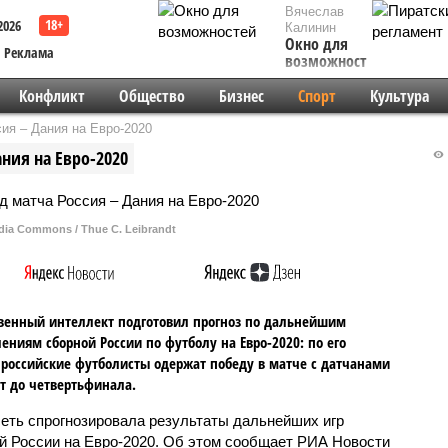
Вячеслав
2026
Калинин
Окно для
Реклама
возможностей
Конфликт
Общество
Бизнес
Спорт
Культура
ия – Дания на Евро-2020
ания на Евро-2020
dia Commons / Thue C. Leibrandt
венный интеллект подготовил прогноз по дальнейшим
ениям сборной России по футболу на Евро-2020: по его
 российские футболисты одержат победу в матче с датчанами
т до четвертьфинала.
еть спрогнозировала результаты дальнейших игр
й России на Евро-2020. Об этом сообщает РИА Новости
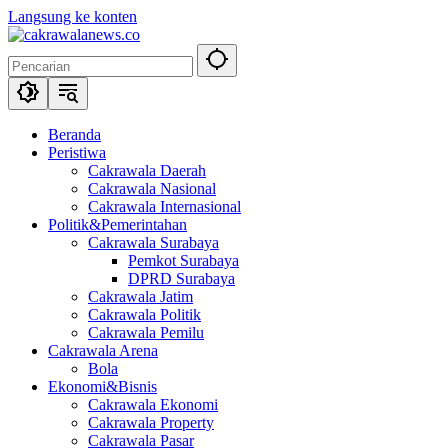
Langsung ke konten
Beranda
Peristiwa
Cakrawala Daerah
Cakrawala Nasional
Cakrawala Internasional
Politik&Pemerintahan
Cakrawala Surabaya
Pemkot Surabaya
DPRD Surabaya
Cakrawala Jatim
Cakrawala Politik
Cakrawala Pemilu
Cakrawala Arena
Bola
Ekonomi&Bisnis
Cakrawala Ekonomi
Cakrawala Property
Cakrawala Pasar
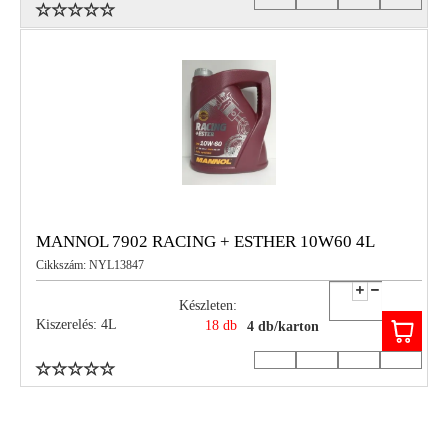
MANNOL 7902 RACING + ESTHER 10W60 4L
Cikkszám: NYL13847
Készleten:
Kiszerelés: 4L
18 db
4 db/karton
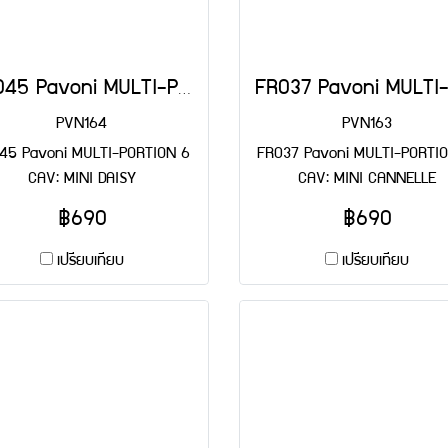
FR045 Pavoni MULTI-PORTION 6 CAV: MINI DAISY
PVN164
PVN163
45 Pavoni MULTI-PORTION 6
FR037 Pavoni MULTI-PORTIO
CAV: MINI DAISY
CAV: MINI CANNELLE
฿690
฿690
เปรียบเทียบ
เปรียบเทียบ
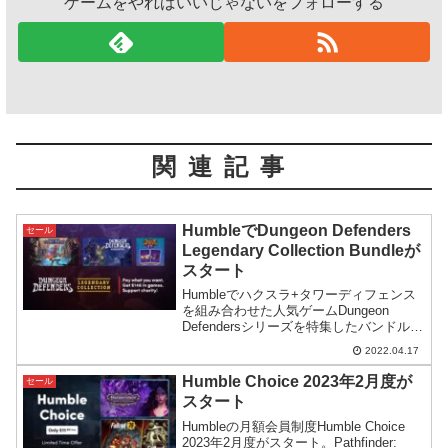
ゲームをやればいいじゃないをフォローする
関連記事
HumbleでDungeon Defenders
セール
Legendary Collection Bundleが
スタート
Humbleでハクスラ+タワーディフェンス
を組み合わせた人気ゲームDungeon
Defendersシリーズを特集したバンドルセ
ールDungeon Defenders Legendary
2022.04.17
Collection Bundleがスタート。
Humble Choice 2023年2月度が
セール
スタート
Humbleの月額会員制度Humble Choice
2023年2月度がスタート。Pathfinder:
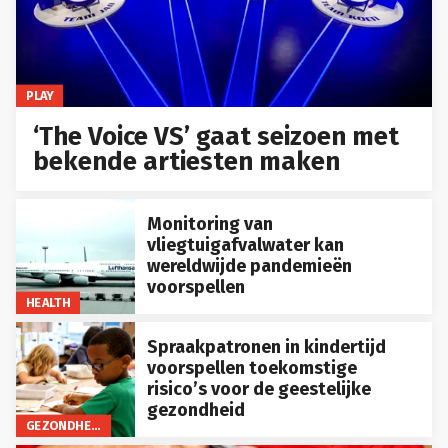
PLAY
‘The Voice VS’ gaat seizoen met
bekende artiesten maken
Monitoring van
vliegtuigafvalwater kan
wereldwijde pandemieën
voorspellen
HEALTH
Spraakpatronen in kindertijd
voorspellen toekomstige
risico’s voor de geestelijke
gezondheid
GEZONDHEID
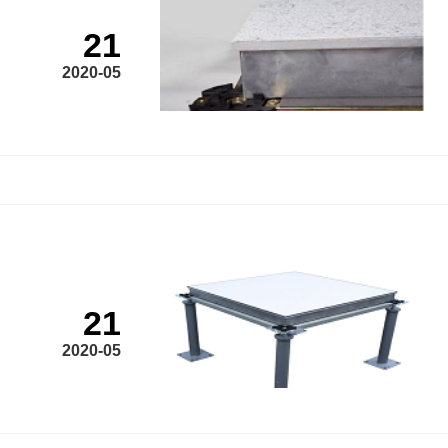
21
2020-05
21
2020-05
---
INSTRUCTIONS TO FOLLOW:
Within the entries above, find every line where the string "Pavoni" occurs, and copy it.

ANSWER BELOW:
FR045 Pavoni MULTI-PORTION 6 CAV: MINI DAISY
45 Pavoni MULTI-PORTION 6
FR037 Pavoni MULTI-PORTIO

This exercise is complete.